Далеко на севере, на самом краю нашей земли, у холодного Баренцева моря, стояла всю войну батарея знаменитого командира Поночевного. Тяжелые пушки укрылись в скалах на берегу — и ни один вражеский корабль не мог безнаказанно пройти мимо нашей морской заставы.

Не раз пробовали фашисты захватить эту батарею. Но артиллеристы Поночевного и близко к себе врага не подпускали. Хотели фашисты уничтожить заставу — тысячи снарядов посылали из дальнобойных орудий. Устояли наши артиллеристы и сами таким огнем ответили врагу, что вскоре замолчали немецкие пушки — разбили их меткие снаряды Поночевного. Видят фашисты: с моря не взять Поночевного, с суши не разбить. Решили ударить с воздуха. День за днем посылали немцы воздушных разведчиков. Коршунами кружились они над скалами, высматривая, где спрятались пушки Поночевного. А потом налетали большие бомбардировщики, швыряли с неба на батарею огромные бомбы.

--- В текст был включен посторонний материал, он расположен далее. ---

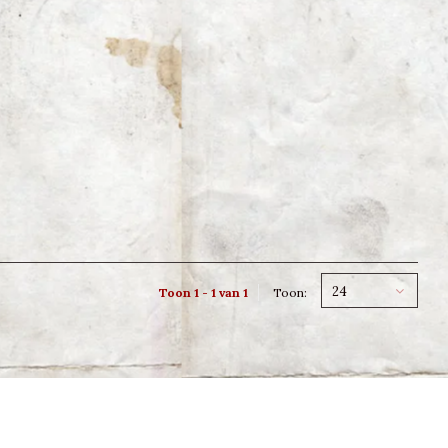
24
Toon 1 - 1 van 1
Toon:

Если взять все пушки Поночевного и взвесить их, а потом подсчитать, сколько бомб и снарядов обрушили немцы на этот клочок земли, то выйдет, что вся батарея весит раз в десять меньше, чем страшный груз, сброшенный на нее врагом… Скалы крошились от ударов тяжелых бомб. Но люди на батарее оказались крепче камня и выстояли.

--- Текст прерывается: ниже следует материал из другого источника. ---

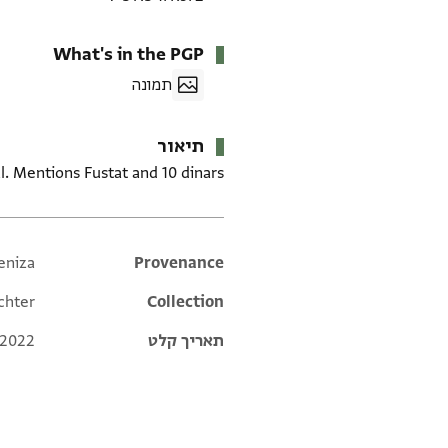
What's in the PGP
תמונה
תיאור
l. Mentions Fustat and 10 dinars.
eniza
Additional metadata
Provenance
chter
Collection
תאריך קלט
 2022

Я бывал в те дни на батарее Поночевного. Весь берег там был разворочен бомбами. Чтобы пробраться к скалам, где стоят пушки, пришлось перелезть через большие ямы-воронки. Некоторые из этих ям были так просторны и глубоки, что в каждой из них уместился бы цирк с ареной и местами для несколько сот зрителей.

С моря дул холодный ветер. Он разогнал туман, и я рассмотрел на дне огромных воронок маленькие круглые озера. У воды сидели на корточках батарейцы Поночевного и мирно стирали свои полосатые фуфайки. Все они недавно были моряками и нежно берегли матросские тельняшки, которые им остались на память о флотской службе.

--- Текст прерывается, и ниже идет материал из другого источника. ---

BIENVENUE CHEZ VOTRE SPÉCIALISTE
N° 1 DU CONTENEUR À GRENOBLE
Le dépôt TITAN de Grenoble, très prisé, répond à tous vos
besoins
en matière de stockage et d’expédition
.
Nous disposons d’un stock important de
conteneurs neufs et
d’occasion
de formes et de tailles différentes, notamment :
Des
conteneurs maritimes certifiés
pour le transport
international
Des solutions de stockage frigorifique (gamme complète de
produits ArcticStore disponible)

Меня познакомили с Поночевным. Веселый, немножко курносый, с хитрыми глазами, смотревшими из-под козырька морской фуражки… Только мы разговорились, как сигнальщик на скале закричал:

— Воздух!

— Есть! Завтрак подан. Сегодня дадут горячий. Укрывайтесь! — проговорил Поночевный, оглядывая небо.

Небо загудело над нами. Двадцать четыре «юнкерса» и несколько маленьких «мессершмиттов» летели прямо на батарею. За скалами громко, торопясь, застучали наши зенитки. Потом тонко заверещал воздух. Мы не успели добраться до укрытия — земля охнула, высокая скала недалеко от нас раскололась, и камни завизжали над нашими головами. Твердый воздух ушиб меня и повалил на землю. Я заполз под нависшую скалу и прижался к камню.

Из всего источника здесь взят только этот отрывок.